Adegan terakhirnya sungguh menghibur. Siapa sangka akhirnya mereka memilih ‘melompat’ ke jurang ketimbang menyerah pada sistem. Tindakan radikal itu adalah cara mereka merebut kendali terakhir; atas tubuh, pilihan, dan akhir hidup mereka sendiri. Jurang disimbolisasikan sebagai titik klimaks dari emansipasi mereka.

Melalui Thelma & Louise, Ridley Scott tidak hanya membuat film tentang pelarian, tetapi juga pengambilan kembali narasi oleh perempuan. Road movie, yang biasanya menyingkirkan perempuan, dirombak menjadi alat untuk menyuarakan kemerdekaan, solidaritas, dan tubuh yang tak lagi tunduk.

Jalan dalam film ini bukan hanya geografis, tapi manifestasi eksistensi dan agensi. Ia mewakili ruang kosong yang bisa diisi dengan makna baru–makna yang ditulis oleh perempuan, untuk perempuan, dan tentang perempuan.

Hidup Perempuan, Milik Perempuan

Thelma & Louise' Turns 25: Looking Back at the Most Feminist Scenes in the  Movie - ABC News
Sumber foto: https://abcnews.go.com/Entertainment/thelma-louise-turns-25-back-feminist-scenes-movie/story?id=39183104

Siapa sangka akhir yang tampak menyedihkan itu justru terasa sangat memuaskan. Saya sempat cemas jika cerita ini akan ditutup dengan Thelma dan Louise yang dikurung dalam jeruji besi–terasa klise dan tidak adil. Namun, sang sutradara memilih jalan yang tak mudah ditebak.

Saya ingat, saya menonton film ini untuk pertama kalinya dan menjadi bahan pertimbangan objek tugas akhir. Saya takjub dengan alur ceritanya yang diam-diam memantik saya untuk berpikir dan menerka-nerka hal yang terjadi selanjutnya. Bahkan, ia berhasil menjadi salah satu film favorit saya.

Sebab, tak ada karakter laki-laki yang menjadi ‘pahlawan’ di saat genting. Yang ada, laki-laki dalam film ini seolah tumbuh dari akar dunia patriarki. Mereka ingin mengontrol, menghukum, dan memiliki tubuh perempuan. Dan, karakter-karakter seperti itu kerap saya temui di dunia nyata.

Namun, Thelma dan Louise menunjukkan bahwa perempuan memiliki kekuatan luar biasa untuk melepaskan diri dari belenggu patriarki. Terlalu sering dikontrol, diberi batas, dan dicegah untuk membuat pilihan hidupnya sendiri.
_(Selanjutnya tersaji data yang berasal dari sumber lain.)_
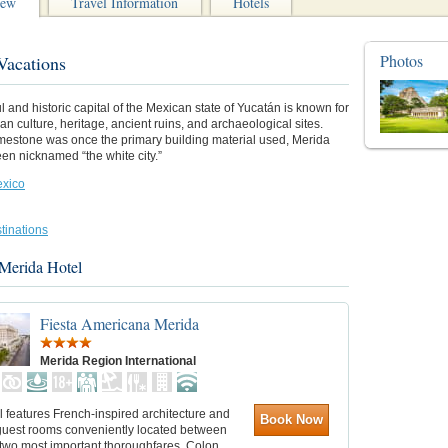
iew
Travel Information
Hotels
Photos
Vacations
ul and historic capital of the Mexican state of Yucatán is known for
yan culture, heritage, ancient ruins, and archaeological sites.
mestone was once the primary building material used, Merida
en nicknamed “the white city.”
xico
tinations
 Merida Hotel
Fiesta Americana Merida
Merida Region International
l features French-inspired architecture and
Book Now
uest rooms conveniently located between
s two most important thoroughfares, Colon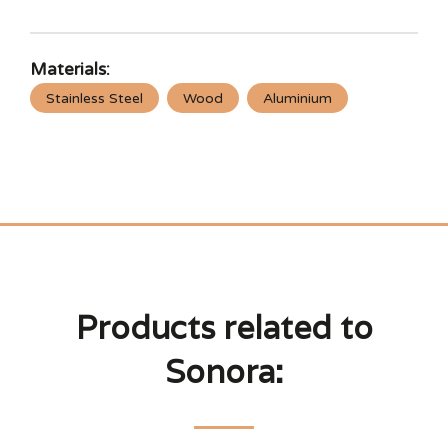
Materials:
Stainless Steel
Wood
Aluminium
Products related to
Sonora: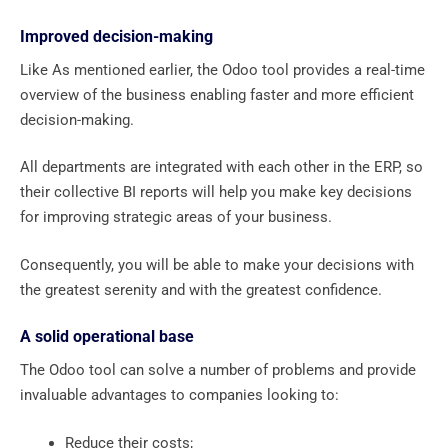
Improved decision-making
Like As mentioned earlier, the Odoo tool provides a real-time
overview of the business enabling faster and more efficient
decision-making.
All departments are integrated with each other in the ERP, so
their collective BI reports will help you make key decisions
for improving strategic areas of your business.
Consequently, you will be able to make your decisions with
the greatest serenity and with the greatest confidence.
A solid operational base
The Odoo tool can solve a number of problems and provide
invaluable advantages to companies looking to:
Reduce their costs;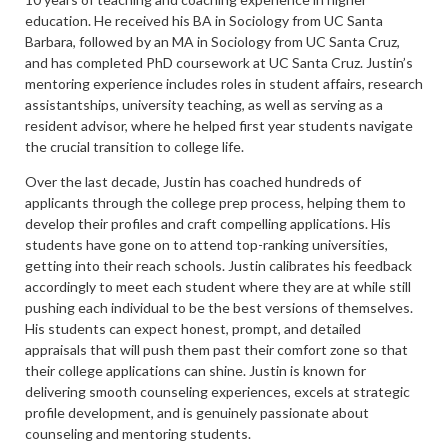
education. He received his BA in Sociology from UC Santa
Barbara, followed by an MA in Sociology from UC Santa Cruz,
and has completed PhD coursework at UC Santa Cruz. Justin’s
mentoring experience includes roles in student affairs, research
assistantships, university teaching, as well as serving as a
resident advisor, where he helped first year students navigate
the crucial transition to college life.
Over the last decade, Justin has coached hundreds of
applicants through the college prep process, helping them to
develop their profiles and craft compelling applications. His
students have gone on to attend top-ranking universities,
getting into their reach schools. Justin calibrates his feedback
accordingly to meet each student where they are at while still
pushing each individual to be the best versions of themselves.
His students can expect honest, prompt, and detailed
appraisals that will push them past their comfort zone so that
their college applications can shine. Justin is known for
delivering smooth counseling experiences, excels at strategic
profile development, and is genuinely passionate about
counseling and mentoring students.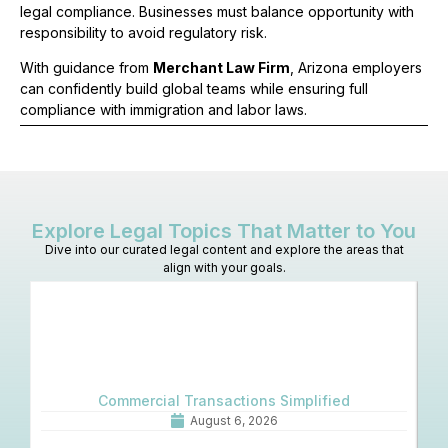
legal compliance. Businesses must balance opportunity with
responsibility to avoid regulatory risk.
With guidance from
Merchant Law Firm
, Arizona employers
can confidently build global teams while ensuring full
compliance with immigration and labor laws.
Explore Legal Topics That Matter to You
Dive into our curated legal content and explore the areas that
align with your goals.
Commercial Transactions Simplified
O
August 6, 2026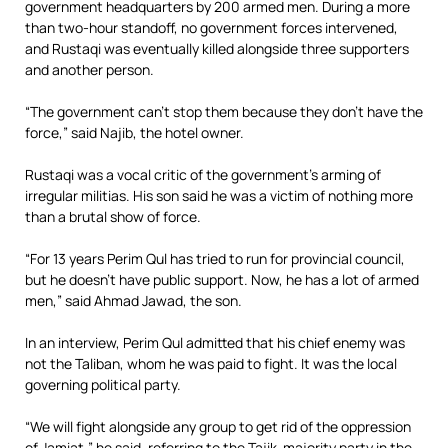
government headquarters by 200 armed men. During a more
than two-hour standoff, no government forces intervened,
and Rustaqi was eventually killed alongside three supporters
and another person.
“The government can’t stop them because they don’t have the
force,” said Najib, the hotel owner.
Rustaqi was a vocal critic of the government’s arming of
irregular militias. His son said he was a victim of nothing more
than a brutal show of force.
“For 13 years Perim Qul has tried to run for provincial council,
but he doesn’t have public support. Now, he has a lot of armed
men,” said Ahmad Jawad, the son.
In an interview, Perim Qul admitted that his chief enemy was
not the Taliban, whom he was paid to fight. It was the local
governing political party.
“We will fight alongside any group to get rid of the oppression
of Jamiat,” he said, referring to the Tajik-majority party in the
Tekanan itu melahirkan luka, rasa takut, bahkan kehilangan kepercayaan diri untuk menyimpang dari jalan yang dianggap “benar” oleh masyarakat.

Thelma & Louise menyadarkan saya bahwa keberanian perempuan untuk mengambil alih kendali hidup–termasuk atas tubuhnya sendiri–adalah bentuk perlawanan yang paling radikal sekaligus paling penting. Film ini bukan hanya kisah pelarian, tetapi juga pernyataan lantang bahwa hidup perempuan, sepenuhnya milik perempuan.